PROMPT
Using the data below, show every line where the word "gelen" occurs.

----

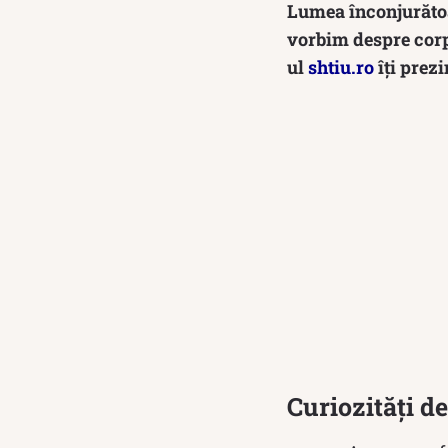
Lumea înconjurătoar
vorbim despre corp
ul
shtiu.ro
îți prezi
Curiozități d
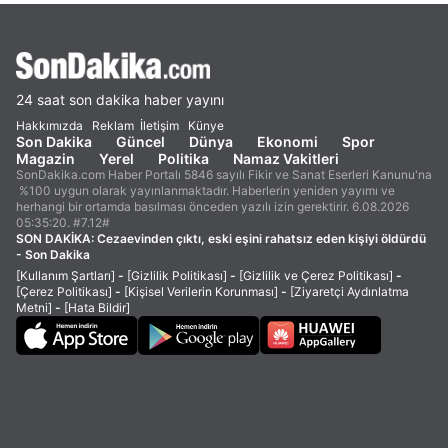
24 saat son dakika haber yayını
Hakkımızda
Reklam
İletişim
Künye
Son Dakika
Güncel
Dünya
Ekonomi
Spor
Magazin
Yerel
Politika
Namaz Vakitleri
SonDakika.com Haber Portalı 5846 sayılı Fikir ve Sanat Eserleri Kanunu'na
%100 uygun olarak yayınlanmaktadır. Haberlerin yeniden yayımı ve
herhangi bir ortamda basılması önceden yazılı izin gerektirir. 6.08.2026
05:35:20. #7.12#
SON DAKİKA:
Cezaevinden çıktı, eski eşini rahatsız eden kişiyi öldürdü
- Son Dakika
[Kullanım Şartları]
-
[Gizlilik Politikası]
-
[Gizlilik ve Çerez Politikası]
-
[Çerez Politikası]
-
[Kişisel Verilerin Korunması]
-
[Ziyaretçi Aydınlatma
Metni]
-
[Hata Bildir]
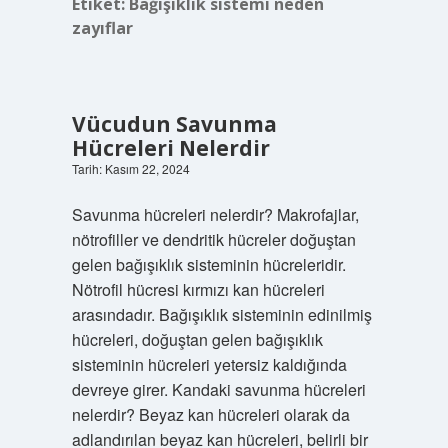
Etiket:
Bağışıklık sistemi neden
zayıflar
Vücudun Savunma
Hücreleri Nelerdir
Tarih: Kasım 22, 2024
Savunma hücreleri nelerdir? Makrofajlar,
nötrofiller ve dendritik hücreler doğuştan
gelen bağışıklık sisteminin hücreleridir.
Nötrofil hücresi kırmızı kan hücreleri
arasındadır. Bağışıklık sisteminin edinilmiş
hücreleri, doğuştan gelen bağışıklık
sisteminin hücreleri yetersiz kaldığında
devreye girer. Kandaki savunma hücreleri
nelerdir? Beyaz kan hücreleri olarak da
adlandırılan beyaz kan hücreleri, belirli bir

----

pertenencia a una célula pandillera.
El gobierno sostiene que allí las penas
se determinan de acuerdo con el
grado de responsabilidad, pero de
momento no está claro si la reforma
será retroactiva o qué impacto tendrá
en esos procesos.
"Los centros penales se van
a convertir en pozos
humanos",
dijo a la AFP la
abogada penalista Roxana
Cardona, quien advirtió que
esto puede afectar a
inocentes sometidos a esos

----

REPLY
gelen bağışıklık sisteminin hücreleridir.
hücreleri, doğuştan gelen bağışıklık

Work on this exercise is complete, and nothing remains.